Tuesday, August 12, 2008

CATO Fuel Study: Giving Libertarians a Bad Name

I was browsing Drudge Report today and came across a new study today claiming that gas is as affordable today as the 1960's. A priori, the claim sounds ridiculous, as it seems completely out of touch with reality (my doubts were confirmed when going over the study's methodology). However, amusement quickly turned to dismay as it was apparently produced by the CATO institute, probably the publicly well-known libertarian think tank.

I was bothered by two reasons. First, that while CATO thinks that it may be making a reasoned argument (an argument that I'll deconstruct later), common experience by most people rejects the idea that gas prices are affordable. This disconnect caused a fury of comments to the article, claiming that CATO is out of touch with reality. Of course, what the commentariat does not know is that even many libertarians think that CATO is out of touch with reality, as a quick search of CATO on another popular libertarian site will reveal. CATO is merely reinforcing the stereotype that libertarians are out-of-touch moneyed elites (a false claim; if you drew a Venn diagram those two groups would hardly intersect).

This leads me to the second point, and that is that this CATO publication doesn't do anything to bring to light the core tenets of libertarianism: individualism and personal liberty. It almost seems like they are being polyannas for the current economic system (which isn't a free market, despite what the socialists claim). In fact, CATO's argument that standards of living have improved runs counter to an argument made on the Libertarian Party's website. Namely, that government intervention has caused standards of living to decline for a typical family:

Let's take a look at a median income family of four in the 1950s. At that time, the Federal income tax amounted to only 2% of the family budget. Americans enjoyed the highest standard of living in the world.

By contrast, in the 1990s, the Federal income tax takes 25% of income for the same family of four. Taxes at all levels -- federal, state, and local; hidden and visible -- take about 50% of a family's income. We must work from January to June just to pay taxes.

It now requires two paychecks to keep many families from going bankrupt. Typically, a working mother brings home 32% of a family's income.

So, whether she chooses to work -- or must work to make ends meet -- taxes have stolen her contribution to the family budget. In other words, one spouse now works all year just to pay taxes.

Admittedly, CATO is only specifically looking at gasoline prices as an element of income. However, what's defined as "income" here is very suspect. The statistician who created this report is playing fancy shell game with the numbers. Namely, the "income" being used in the study is "average disposable income". There is an important difference in the definition between median and average (arithmetic mean). The average value can be easily distorted by outliers in the data (for example: Bill Gates), who has literally billions of dollars of disposable income. Median is more meaningful in economic data. Another problem is the meaning of "disposable". What costs are subtracted that are not considered "disposable"? What was a necessity in 1960 may not be a necessity in 2008, and vice versa. A personal computer, car, and cell phone, are considered indispensable today. In 1960, a stay-at-home-wife was considered indispensable. What amount of income is disposable is subjective, and cannot possibly be objectively measured. Even the definition of "income" is suspect. For example, there was a unique occurrence in the past decade where people cashed out the equity in their homes, and this shows up as "disposable income" as people bought SUVs, family vacations, and other fancy toys. However, while some view equity as "untapped wealth", taking out money in your home is merely assuming more debt. Money that has to be paid back later is not income.

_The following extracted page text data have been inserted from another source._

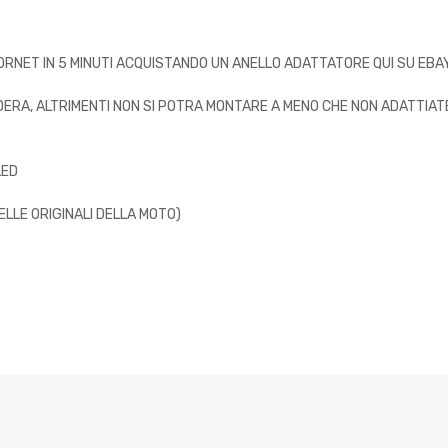
RNET IN 5 MINUTI ACQUISTANDO UN ANELLO ADATTATORE QUI SU EBAY
SIDERA, ALTRIMENTI NON SI POTRA MONTARE A MENO CHE NON ADATTI
LED
ELLE ORIGINALI DELLA MOTO)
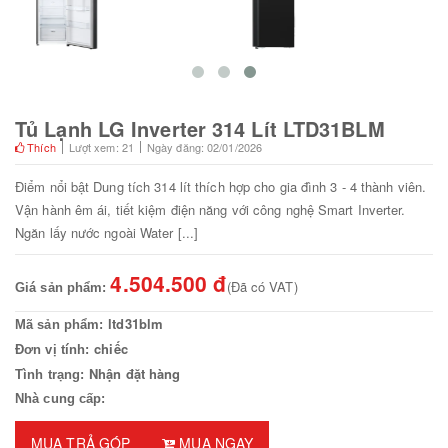
Tủ Lạnh LG Inverter 314 Lít LTD31BLM
Thích
Lượt xem: 21
Ngày đăng: 02/01/2026
Điểm nổi bật Dung tích 314 lít thích hợp cho gia đình 3 - 4 thành viên.
Vận hành êm ái, tiết kiệm điện năng với công nghệ Smart Inverter.
Ngăn lấy nước ngoài Water [...]
4.504.500 đ
(Đã có VAT)
Giá sản phẩm:
ltd31blm
Mã sản phẩm:
chiếc
Đơn vị tính:
Nhận đặt hàng
Tình trạng:
Nhà cung cấp:
MUA TRẢ GÓP
MUA NGAY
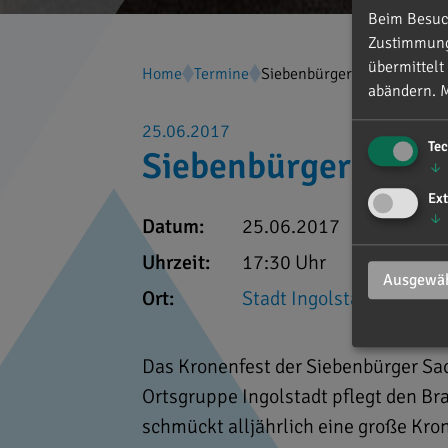
Beim Besuch
Zustimmung 
übermittelt
Home
Termine
Siebenbürger Sachsen - Kr
abändern.
M
25.06.2017
Te
Siebenbürger Sachs
↓
Ext
↓
Datum:
25.06.2017
Uhrzeit:
17:30 Uhr
Ausgewäh
Ort:
Stadt Ingolstadt
Das Kronenfest der Siebenbürger Sac
Ortsgruppe Ingolstadt pflegt den Br
schmückt alljährlich eine große Kro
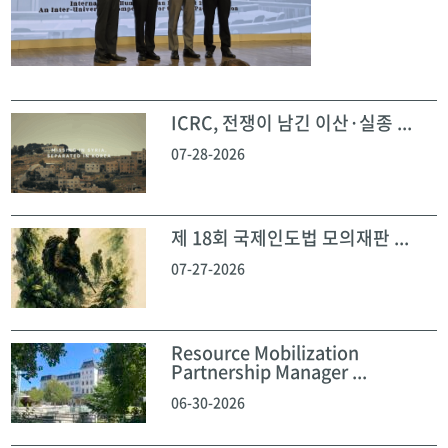
ICRC, 전쟁이 남긴 이산·실종 ...
07-28-2026
제 18회 국제인도법 모의재판 ...
07-27-2026
Resource Mobilization
Partnership Manager ...
06-30-2026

My proposal to this study is to simply use median household income, minus income taxes, without adjusting for inflation. This information is relatively easy to obtain. Same goes for gas prices. In estimating how much pain people are feeling at the pump, find the median number of miles driven per household and the median fuel economy each year (a more difficult task). Following this methodology you'll probably find a much different result than CATO, and probably more in line with a typical person's experience. What conclusions will you be able to formulate on libertarianism though? Probably none.